Gold prices are on the rise again following a few days of limited price action and moments ago the price reached a fresh weekly high of $1785.46.
Further gains in the XAU/USD, depending on the price taking out the July high of $1789.3. Failure to takeout the high might result in the price returning to its sideways pattern, and trade between the July high and July low of $1757.
Yet, on a successful break to the top, gold prices might start trending again and reach the target of an inverse head and shoulders pattern at $1812, followed by an ascending triangle pattern target of $1850.
These two patterns have been in play for some time, but gold prices have struggled to trade higher, and it might have been because, a majority of retail investors are already long gold, and they tend to be wrong about longer-term trends. Client positioning from large European brokers shows that about 68% of positions are betting on higher prices. Yet, they are winning today.

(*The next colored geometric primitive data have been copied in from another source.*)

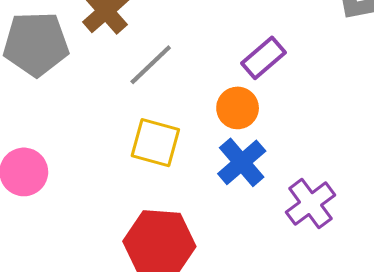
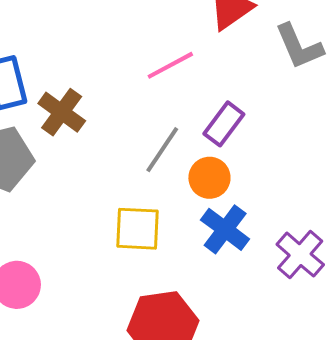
gray line: (151, 65) -> (162, 150), moved

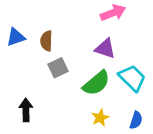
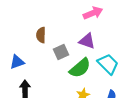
blue triangle: (16, 37) -> (17, 62), moved
gray square: (58, 68) -> (61, 52), moved

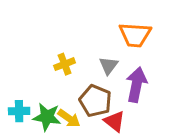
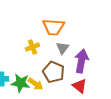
orange trapezoid: (135, 35) -> (54, 27), moved
red triangle: (114, 121) -> (80, 86), moved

Soft Dollar Lifts Gold Prices
A weaker dollar spurred today’s move higher in gold prices. The dollar was down by 0.73% against the Euro, and 0.6% against the Aussie dollar and Swiss Franc. Against gold, the USD is down by 0.58%.
Comparing gold to currencies show that it is not risk-off driving gold prices higher; instead, it is the USD selling off, that is helping prices to rise. Stock market futures are also up sharply, ignoring the sharp rise in COVID-19 cases over the last few weeks.
The limited rise in gold prices despite higher Covid-19 cases might suggest that gold to have lost some of its safe-haven appeal.
Instead, it could be the “quantitative easing to infinity,” low-interest rates, and fiscal stimulus that is driving prices higher, the same factor that is underpinning stock market gains.